Clinics choose to transfer on Day 3 vs Day 5 (some clinics Day 6) for many different reasons. It is considered the most ideal to transfer on Day 5. The philosophy is that the longer the embryos are grown in culture, the better the odds of choosing the strongest one(s) to transfer. Some of the factors in the decision of transfer timing is the number of embryos, the quality of those embryos and the availability of all the parties involved. I thought it would interesting to share a few pictures of some of Pink & Blue's embryos (those of our IPs).
The above photo is of two Day 3 Morulas. They are graded fair, you can see the cells are even and there is no major sign of fragmentation.
The above photo is also two Day 3 Morulas. One is graded very good and the other is fair. You can see there are more cells in the lower embryo and it looks more even.
The above is a Day 6 Blastocyst. It was graded excellent. You can see it is just starting to hatch prior to transfer (unassisted hatching). The embryo is expanded and even with a clear inner cell mass and a good trophectoderm.
The above are two Day 6 blastocysts. One is graded excellent and starting to hatch (the right). The second is starting to collapse prior to transfer.
The above is a Day 5 Blastocyst graded excellent. You can see the same traits as above. Expanded, clear inner cell mass and trophectoderm and no fragmentation.
The above is a Day 5 Morula.

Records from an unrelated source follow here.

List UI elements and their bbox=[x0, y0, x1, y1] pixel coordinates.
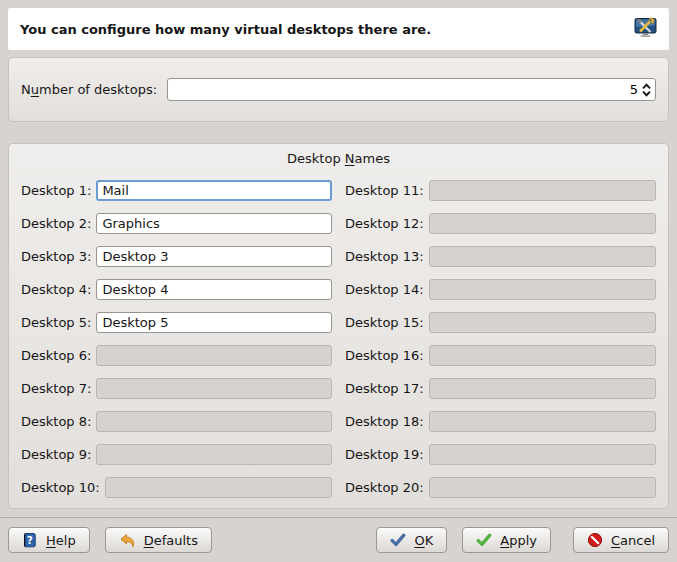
desktop-name-input bbox=[429, 477, 656, 498]
desktop-name-input bbox=[429, 312, 656, 333]
help-button-label: Help bbox=[46, 533, 76, 548]
apply-button-label: Apply bbox=[500, 533, 537, 548]
desktop-name-label: Desktop 9: bbox=[21, 447, 91, 462]
ok-button[interactable]: OK bbox=[376, 527, 447, 553]
desktop-name-label: Desktop 15: bbox=[345, 315, 424, 330]
desktop-name-label: Desktop 7: bbox=[21, 381, 91, 396]
desktop-name-row: Desktop 4: bbox=[21, 279, 332, 300]
number-of-desktops-spinbox bbox=[167, 78, 656, 101]
desktop-name-input bbox=[96, 444, 332, 465]
check-blue-icon bbox=[390, 533, 406, 547]
desktop-name-label: Desktop 5: bbox=[21, 315, 91, 330]
desktop-name-label: Desktop 1: bbox=[21, 183, 91, 198]
desktop-name-label: Desktop 18: bbox=[345, 414, 424, 429]
desktop-name-row: Desktop 3: bbox=[21, 246, 332, 267]
desktop-names-group: Desktop Names Desktop 1: Desktop 2: Desk… bbox=[8, 143, 669, 509]
desktop-name-row: Desktop 19: bbox=[345, 444, 656, 465]
chevron-up-icon[interactable] bbox=[641, 83, 652, 90]
cancel-button-label: Cancel bbox=[611, 533, 655, 548]
virtual-desktops-settings-window: You can configure how many virtual deskt… bbox=[0, 0, 677, 562]
desktop-name-input[interactable] bbox=[96, 279, 332, 300]
desktop-name-row: Desktop 2: bbox=[21, 213, 332, 234]
desktop-name-label: Desktop 3: bbox=[21, 249, 91, 264]
desktop-name-input bbox=[429, 246, 656, 267]
desktop-name-input bbox=[105, 477, 332, 498]
ok-button-label: OK bbox=[414, 533, 433, 548]
desktop-name-label: Desktop 10: bbox=[21, 480, 100, 495]
header-message: You can configure how many virtual deskt… bbox=[20, 22, 431, 37]
desktop-name-label: Desktop 14: bbox=[345, 282, 424, 297]
desktop-name-label: Desktop 20: bbox=[345, 480, 424, 495]
header-band: You can configure how many virtual deskt… bbox=[8, 8, 669, 50]
desktop-name-input[interactable] bbox=[96, 246, 332, 267]
desktop-name-input bbox=[429, 378, 656, 399]
desktop-name-label: Desktop 8: bbox=[21, 414, 91, 429]
help-book-icon: ? bbox=[22, 532, 38, 548]
desktop-name-input[interactable] bbox=[96, 312, 332, 333]
number-of-desktops-label: Number of desktops: bbox=[21, 82, 157, 97]
prohibition-icon bbox=[587, 532, 603, 548]
desktop-name-row: Desktop 8: bbox=[21, 411, 332, 432]
desktop-name-input bbox=[429, 411, 656, 432]
spin-arrows bbox=[641, 83, 652, 97]
desktop-names-column-right: Desktop 11: Desktop 12: Desktop 13: Desk… bbox=[345, 180, 656, 498]
desktop-name-input bbox=[429, 345, 656, 366]
undo-arrow-icon bbox=[119, 533, 136, 548]
desktop-name-input bbox=[429, 444, 656, 465]
desktop-name-label: Desktop 17: bbox=[345, 381, 424, 396]
desktop-name-row: Desktop 13: bbox=[345, 246, 656, 267]
desktop-names-column-left: Desktop 1: Desktop 2: Desktop 3: Desktop… bbox=[21, 180, 332, 498]
help-button[interactable]: ? Help bbox=[8, 527, 90, 553]
desktop-name-label: Desktop 4: bbox=[21, 282, 91, 297]
desktop-name-row: Desktop 1: bbox=[21, 180, 332, 201]
cancel-button[interactable]: Cancel bbox=[573, 527, 669, 553]
desktop-count-panel: Number of desktops: bbox=[8, 57, 669, 122]
desktop-name-label: Desktop 2: bbox=[21, 216, 91, 231]
desktop-name-row: Desktop 9: bbox=[21, 444, 332, 465]
desktop-name-input bbox=[429, 213, 656, 234]
desktop-name-input bbox=[429, 180, 656, 201]
desktop-name-row: Desktop 6: bbox=[21, 345, 332, 366]
apply-button[interactable]: Apply bbox=[462, 527, 551, 553]
desktop-name-row: Desktop 18: bbox=[345, 411, 656, 432]
desktop-name-label: Desktop 13: bbox=[345, 249, 424, 264]
button-bar: ? Help Defaults OK Apply bbox=[8, 518, 669, 553]
desktop-name-label: Desktop 16: bbox=[345, 348, 424, 363]
desktop-name-input[interactable] bbox=[96, 213, 332, 234]
desktop-name-label: Desktop 12: bbox=[345, 216, 424, 231]
desktop-names-title: Desktop Names bbox=[21, 150, 656, 168]
desktop-name-row: Desktop 7: bbox=[21, 378, 332, 399]
desktop-name-input bbox=[96, 345, 332, 366]
defaults-button[interactable]: Defaults bbox=[105, 527, 212, 553]
desktop-name-label: Desktop 11: bbox=[345, 183, 424, 198]
desktop-name-row: Desktop 5: bbox=[21, 312, 332, 333]
chevron-down-icon[interactable] bbox=[641, 90, 652, 97]
desktop-name-row: Desktop 16: bbox=[345, 345, 656, 366]
desktop-name-row: Desktop 12: bbox=[345, 213, 656, 234]
check-green-icon bbox=[476, 533, 492, 547]
number-of-desktops-input[interactable] bbox=[174, 82, 641, 97]
desktop-name-row: Desktop 14: bbox=[345, 279, 656, 300]
desktop-name-input bbox=[96, 411, 332, 432]
svg-text:?: ? bbox=[27, 534, 33, 546]
desktop-name-input bbox=[96, 378, 332, 399]
desktop-configure-icon bbox=[634, 16, 657, 42]
desktop-name-input bbox=[429, 279, 656, 300]
desktop-name-row: Desktop 15: bbox=[345, 312, 656, 333]
desktop-name-input[interactable] bbox=[96, 180, 332, 201]
desktop-name-row: Desktop 11: bbox=[345, 180, 656, 201]
desktop-names-columns: Desktop 1: Desktop 2: Desktop 3: Desktop… bbox=[21, 180, 656, 498]
desktop-name-label: Desktop 19: bbox=[345, 447, 424, 462]
defaults-button-label: Defaults bbox=[144, 533, 198, 548]
desktop-name-row: Desktop 17: bbox=[345, 378, 656, 399]
desktop-name-row: Desktop 20: bbox=[345, 477, 656, 498]
desktop-name-label: Desktop 6: bbox=[21, 348, 91, 363]
desktop-name-row: Desktop 10: bbox=[21, 477, 332, 498]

It was graded fair. There is some fragmentation, and it is obviously delayed in development.
The above is a Day 5 Blastocyst that was graded very good. The inner cell mass was good, there was some irregularity in the trophectoderm.
It is important not to put too much stock in the grading of your embryos. I have seen picture perfect, amazing embryos that did not result in a pregnancy. I have also seen less then ideal, poor grade embryos make the most beautiful babies. Embryo grading is a tool used to help boost the odds, but it is limited and by no means a guarantee.